Por ora, estamos diante de um outro tipo de estratégia, bem menos direta. No caso do Brasil, os atletas não são profissionais do próprio Estado. Mas, onde tanto se apregoa o valor da economia de mercado e a participação da iniciativa privada, vê-se a delegação brasileira desembarcar nos EUA com o maior efetivo de sua história, quase totalmente financiado, como demonstrou reportagem desta Folha, com recursos de empresas públicas. É o velho ideário de que o esporte melhora a imagem do país e amaina a dureza da vida nacional.
O problema mais grave é que os concorrentes parecem estar numa corrida cega pela vitória nacional. Os atletas não são apresentados como homens e mulheres em busca de uma superação e de sua realização pessoal. Ao contrário, é a nacionalidade, a cor da pele, a raça, a religião que permitem a vitória.

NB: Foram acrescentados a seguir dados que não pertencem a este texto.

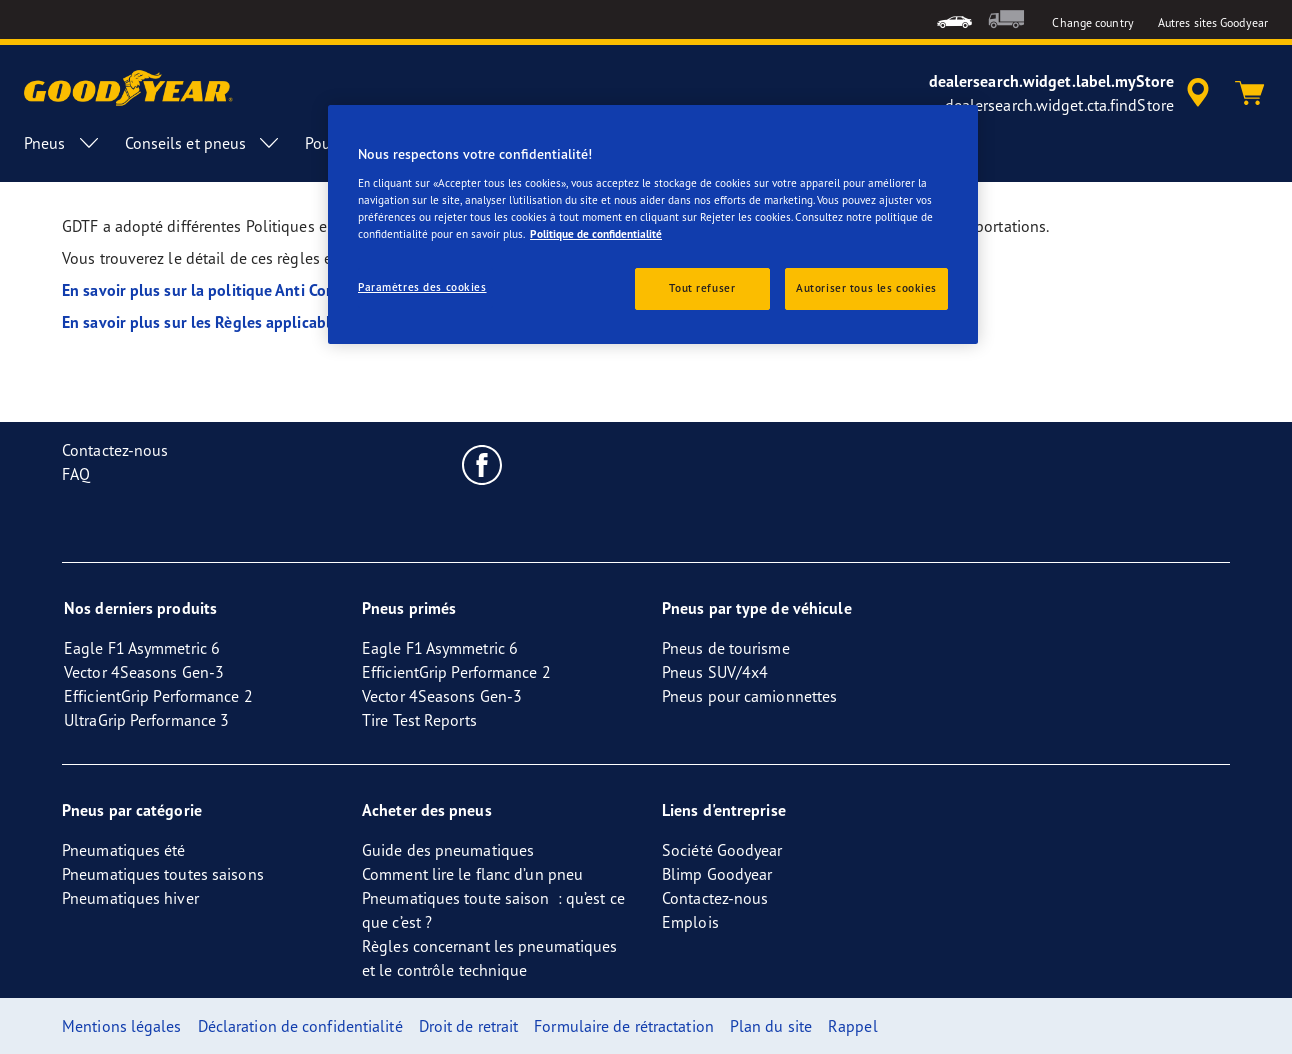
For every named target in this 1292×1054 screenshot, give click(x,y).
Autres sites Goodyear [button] (1213, 22)
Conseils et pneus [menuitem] (203, 143)
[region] (653, 224)
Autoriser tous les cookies (866, 288)
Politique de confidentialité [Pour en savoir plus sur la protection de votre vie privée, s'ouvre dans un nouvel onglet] (596, 234)
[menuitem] (954, 19)
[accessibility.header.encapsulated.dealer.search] (1072, 93)
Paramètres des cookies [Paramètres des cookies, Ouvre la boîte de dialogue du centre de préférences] (422, 287)
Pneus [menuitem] (62, 143)
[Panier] (1250, 93)
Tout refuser (702, 288)
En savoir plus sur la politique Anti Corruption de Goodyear (270, 290)
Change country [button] (1092, 22)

Assim os Jogos acabam reforçando o racismo, a xenofobia, o nacionalismo e a intolerância, cultuando os valores que, na origem, tentavam combater. Nesse vale-tudo, os amadores oriundos de países sem recursos, em exíguo número, serão, salvo honrosas exceções, meros figurantes a protagonizar anedotas e sarcasmos.

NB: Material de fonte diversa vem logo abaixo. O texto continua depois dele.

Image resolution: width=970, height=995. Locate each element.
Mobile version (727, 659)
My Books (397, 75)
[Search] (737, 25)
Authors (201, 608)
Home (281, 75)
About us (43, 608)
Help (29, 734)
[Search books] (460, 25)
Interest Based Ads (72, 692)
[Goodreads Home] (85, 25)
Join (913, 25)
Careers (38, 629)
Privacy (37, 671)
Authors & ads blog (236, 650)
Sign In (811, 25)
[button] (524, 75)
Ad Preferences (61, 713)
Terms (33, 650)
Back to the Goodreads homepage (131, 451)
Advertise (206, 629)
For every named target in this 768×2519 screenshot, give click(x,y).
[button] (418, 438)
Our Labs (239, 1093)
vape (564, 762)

A mídia brasileira deslocou importantes meios materiais e humanos para os EUA. Nesse ranking, perdemos somente para o Japão. O circo está armado, e seremos bombardeados, horas a fio, para que nos convençam a cultuar os novos deuses. Já conhecidos ou não, teremos que tomá-los como representantes do nosso povo, mesmo que eles por vezes pouco tenham a ver conosco.
O próprio comercial do Banco do Brasil mostra que somos um dos poucos países a divulgar os Jogos não pelo evento, mas pelas medalhas. Os atletas e a mídia, de fato, só falam em medalhas ou chances de medalhas. Somos obrigados a torcer, a chorar, a vibrar, a acompanhar resultados, painéis, rankings, a admirar, a comprar... Que diferença faz isso mesmo para o Brasil?

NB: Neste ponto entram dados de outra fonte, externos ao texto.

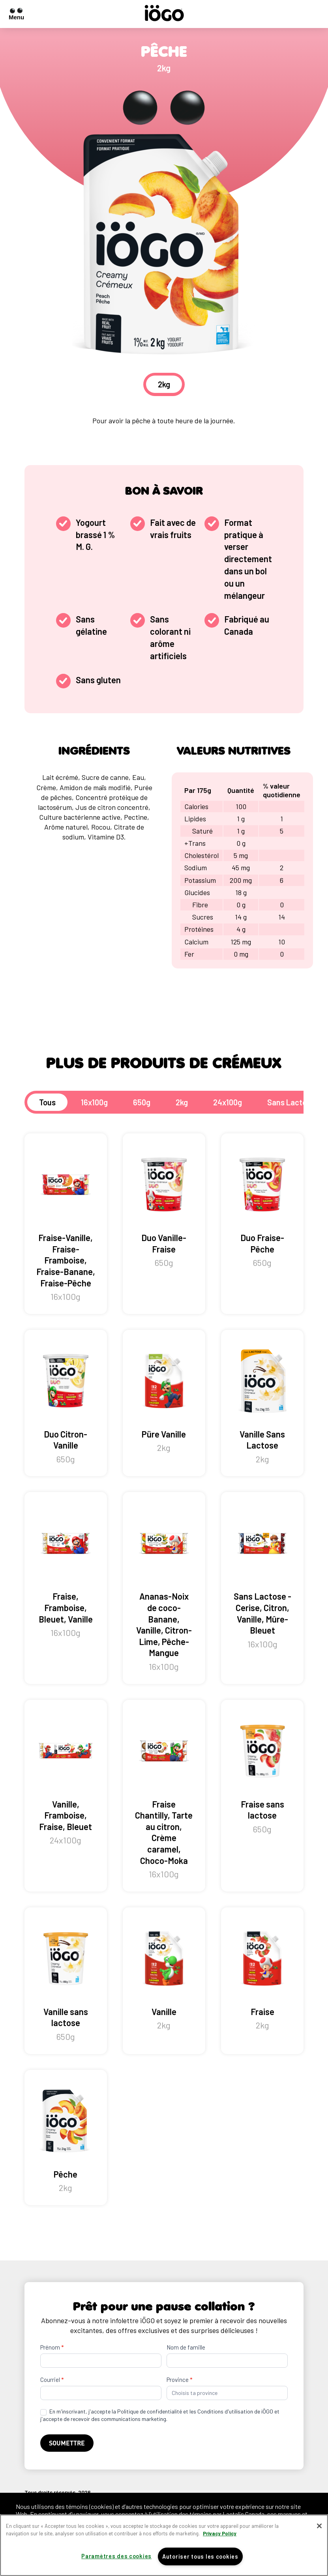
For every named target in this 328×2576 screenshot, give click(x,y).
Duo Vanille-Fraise (164, 1206)
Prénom (52, 2347)
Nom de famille (186, 2347)
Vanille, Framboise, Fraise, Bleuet (65, 1779)
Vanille (164, 1975)
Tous (47, 1102)
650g (141, 1102)
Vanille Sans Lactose (262, 1403)
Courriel (52, 2379)
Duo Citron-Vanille (65, 1403)
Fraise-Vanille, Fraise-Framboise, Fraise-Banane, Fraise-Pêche (65, 1223)
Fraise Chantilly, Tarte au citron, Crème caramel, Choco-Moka (164, 1796)
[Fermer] (319, 2526)
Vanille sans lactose (65, 1980)
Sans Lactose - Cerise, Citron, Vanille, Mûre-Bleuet (262, 1576)
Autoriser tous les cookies (200, 2556)
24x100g (227, 1102)
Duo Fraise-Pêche (262, 1206)
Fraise (262, 1975)
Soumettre (67, 2443)
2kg (182, 1102)
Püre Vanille (164, 1397)
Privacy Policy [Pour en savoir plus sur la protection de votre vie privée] (219, 2533)
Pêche (65, 2137)
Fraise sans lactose (262, 1773)
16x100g (94, 1102)
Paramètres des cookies (116, 2556)
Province (179, 2379)
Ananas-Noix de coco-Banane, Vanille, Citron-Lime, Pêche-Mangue (164, 1588)
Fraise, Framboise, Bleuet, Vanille (65, 1571)
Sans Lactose (291, 1102)
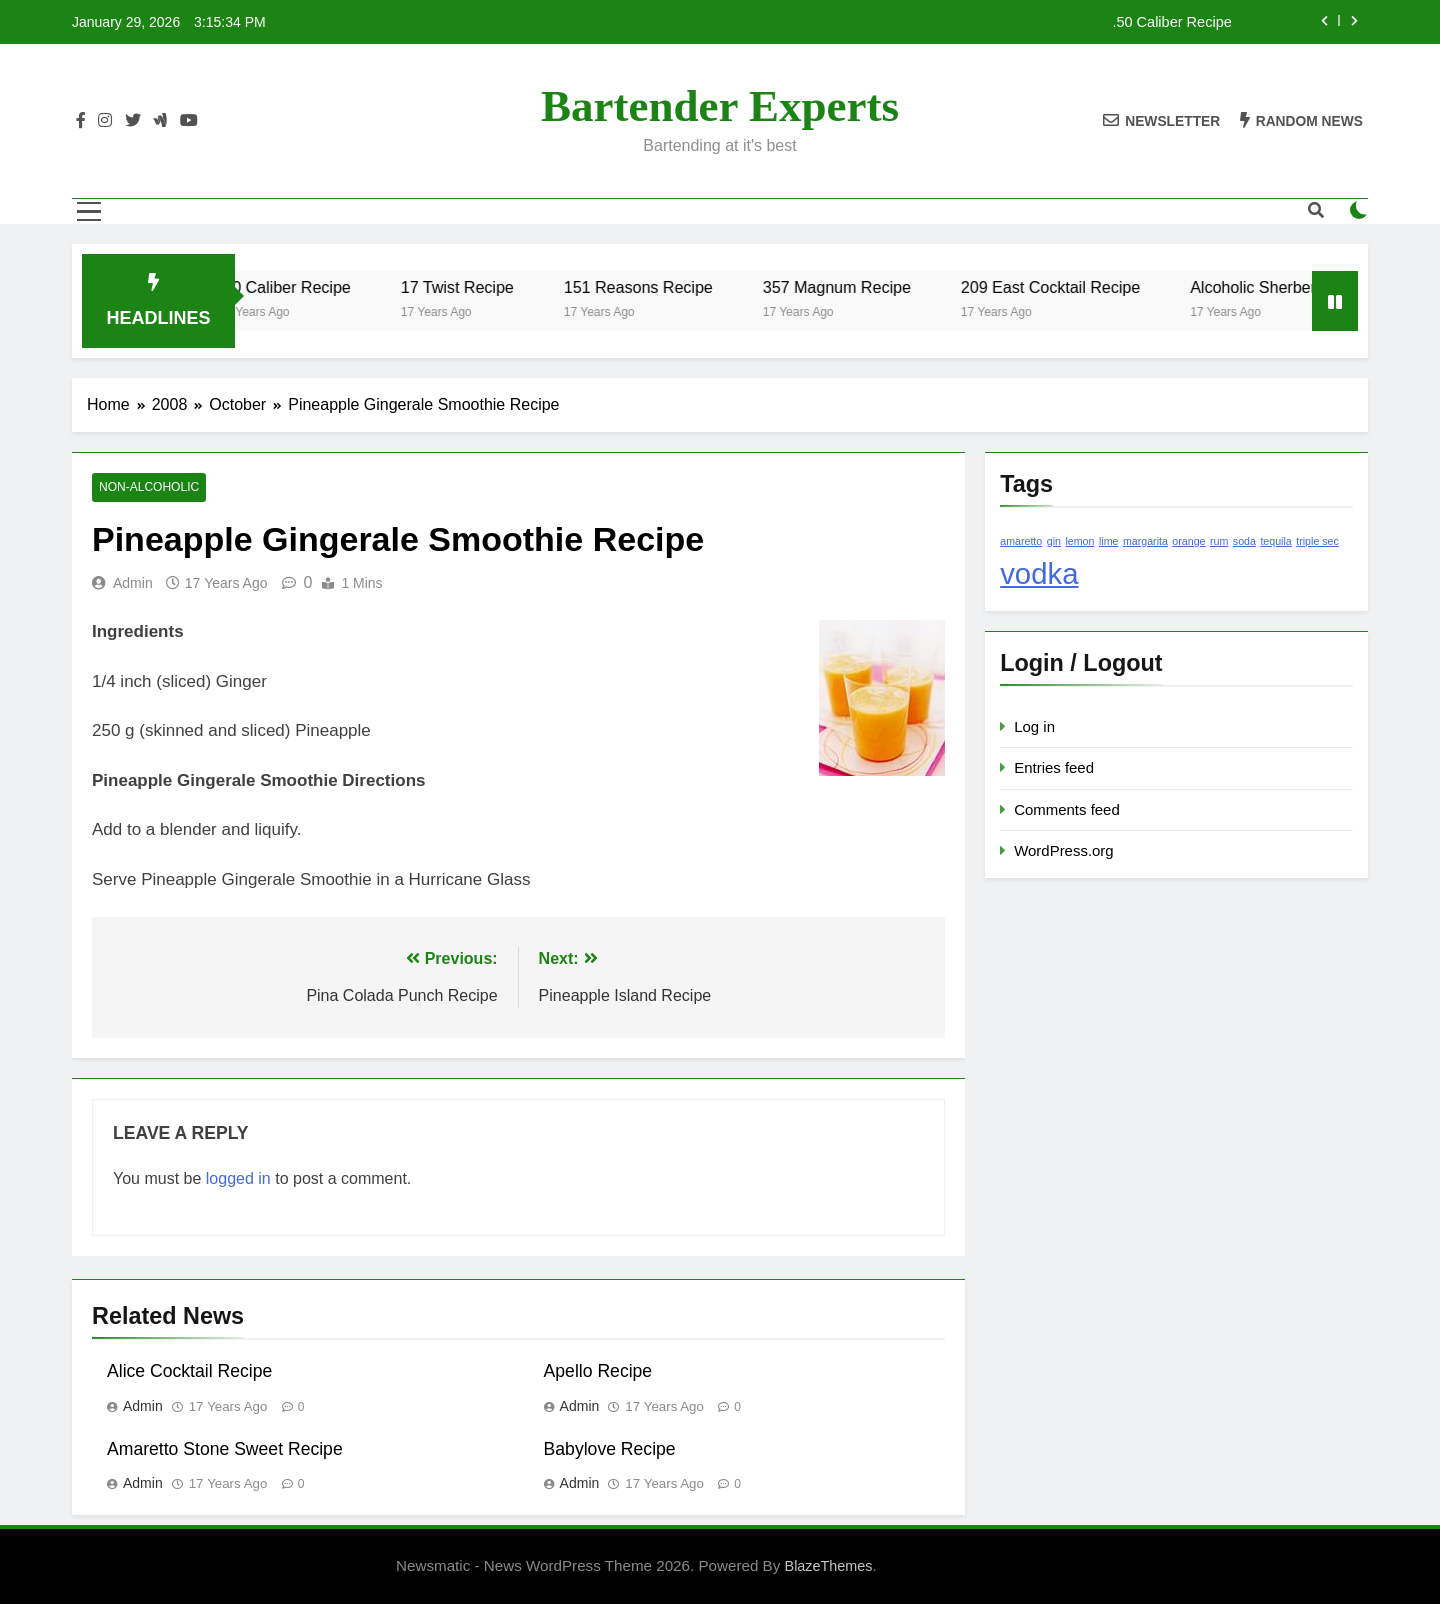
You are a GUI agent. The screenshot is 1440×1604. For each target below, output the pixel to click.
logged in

Caso parte da atenção da mídia e do apoio financeiro do governo fossem voltados para os graves problemas que assaltam nossa população, teríamos certamente condições de nos emocionar e comemorar por um Brasil um pouco melhor.
Todavia, durante esse período, se não estivermos ligados na Olimpíada, seremos derrotistas, caretas, frios, de oposição, ranzinzas, desportistas frustrados.
Fernando Henrique dirá que queremos o mal do Brasil. A ordem do dia é o nacionalismo barato. Mas afinal, deve pensar o presidente, o que um povo tão caipira pode almejar de melhor do que o pão e o circo?

Ricardo Antônio Silva Seitenfus, 48, doutor em relações internacionais pelo Instituto Universitário de Altos Estudos Internacionais de Genebra, é coordenador do mestrado em integração latino-americana da Universidade Federal de Santa Maria (RS).